─── GIVEN DATA ───

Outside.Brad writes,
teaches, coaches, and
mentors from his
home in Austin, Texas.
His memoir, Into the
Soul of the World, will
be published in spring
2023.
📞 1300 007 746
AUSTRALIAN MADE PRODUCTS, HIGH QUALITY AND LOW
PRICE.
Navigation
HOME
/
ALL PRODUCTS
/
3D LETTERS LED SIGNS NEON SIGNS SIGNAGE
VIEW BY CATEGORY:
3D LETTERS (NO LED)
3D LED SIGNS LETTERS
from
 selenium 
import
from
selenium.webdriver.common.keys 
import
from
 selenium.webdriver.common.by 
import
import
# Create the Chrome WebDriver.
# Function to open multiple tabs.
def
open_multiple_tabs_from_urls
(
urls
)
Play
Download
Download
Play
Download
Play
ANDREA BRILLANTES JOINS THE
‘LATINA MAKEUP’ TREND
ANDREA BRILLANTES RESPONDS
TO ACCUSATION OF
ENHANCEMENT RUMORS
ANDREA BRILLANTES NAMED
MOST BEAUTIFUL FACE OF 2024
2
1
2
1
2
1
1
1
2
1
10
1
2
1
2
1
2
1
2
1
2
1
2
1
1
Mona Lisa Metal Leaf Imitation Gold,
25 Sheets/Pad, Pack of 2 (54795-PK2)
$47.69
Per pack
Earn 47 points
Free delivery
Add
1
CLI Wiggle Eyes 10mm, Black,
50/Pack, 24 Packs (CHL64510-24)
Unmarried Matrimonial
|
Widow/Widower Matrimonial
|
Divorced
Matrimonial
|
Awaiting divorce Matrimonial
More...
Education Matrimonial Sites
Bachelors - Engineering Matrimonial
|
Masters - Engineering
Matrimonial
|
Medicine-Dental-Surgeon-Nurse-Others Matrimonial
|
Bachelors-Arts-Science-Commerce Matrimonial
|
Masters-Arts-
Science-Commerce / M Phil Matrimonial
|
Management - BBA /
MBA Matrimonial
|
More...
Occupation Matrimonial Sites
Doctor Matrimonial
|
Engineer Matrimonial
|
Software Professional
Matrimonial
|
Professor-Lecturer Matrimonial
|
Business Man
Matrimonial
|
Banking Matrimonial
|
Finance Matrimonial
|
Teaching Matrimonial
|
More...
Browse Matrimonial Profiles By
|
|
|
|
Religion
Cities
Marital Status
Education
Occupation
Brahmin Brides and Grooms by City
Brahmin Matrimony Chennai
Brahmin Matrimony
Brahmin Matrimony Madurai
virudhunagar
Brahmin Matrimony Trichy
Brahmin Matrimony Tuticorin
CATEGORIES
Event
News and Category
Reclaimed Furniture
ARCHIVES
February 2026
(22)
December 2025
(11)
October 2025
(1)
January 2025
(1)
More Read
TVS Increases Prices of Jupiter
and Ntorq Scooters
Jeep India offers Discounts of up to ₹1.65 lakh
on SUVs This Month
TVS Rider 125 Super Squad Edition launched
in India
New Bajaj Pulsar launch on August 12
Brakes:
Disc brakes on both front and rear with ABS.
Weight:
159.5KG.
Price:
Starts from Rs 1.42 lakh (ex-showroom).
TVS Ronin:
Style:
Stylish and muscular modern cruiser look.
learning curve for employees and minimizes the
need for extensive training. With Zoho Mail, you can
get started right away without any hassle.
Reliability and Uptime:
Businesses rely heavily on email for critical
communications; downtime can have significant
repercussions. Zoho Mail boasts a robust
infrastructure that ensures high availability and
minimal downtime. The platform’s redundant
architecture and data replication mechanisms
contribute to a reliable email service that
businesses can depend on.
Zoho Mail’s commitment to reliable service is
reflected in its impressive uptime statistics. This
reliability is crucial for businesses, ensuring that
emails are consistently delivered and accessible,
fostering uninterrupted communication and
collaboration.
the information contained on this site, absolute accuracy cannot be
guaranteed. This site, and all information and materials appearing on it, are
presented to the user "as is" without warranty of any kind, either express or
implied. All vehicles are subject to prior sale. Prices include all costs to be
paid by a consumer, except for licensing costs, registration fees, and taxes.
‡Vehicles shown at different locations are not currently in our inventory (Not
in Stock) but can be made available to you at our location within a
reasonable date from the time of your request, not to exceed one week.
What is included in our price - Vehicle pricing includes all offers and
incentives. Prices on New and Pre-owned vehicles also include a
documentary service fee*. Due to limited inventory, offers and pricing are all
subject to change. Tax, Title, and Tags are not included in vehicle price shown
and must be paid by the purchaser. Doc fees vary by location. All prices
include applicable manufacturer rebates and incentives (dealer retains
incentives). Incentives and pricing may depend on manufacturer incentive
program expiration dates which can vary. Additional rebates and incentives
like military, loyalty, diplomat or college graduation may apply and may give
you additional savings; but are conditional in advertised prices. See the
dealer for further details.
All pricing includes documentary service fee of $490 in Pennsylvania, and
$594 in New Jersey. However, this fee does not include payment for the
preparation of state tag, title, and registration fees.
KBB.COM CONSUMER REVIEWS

───

▶ PROBLEM REQUIREMENTS:
Copy out each line in the preceding records that contains "subject".

▶ OUTPUT OF THE EXERCISE:
implied. All vehicles are subject to prior sale. Prices include all costs to be
subject to change. Tax, Title, and Tags are not included in vehicle price shown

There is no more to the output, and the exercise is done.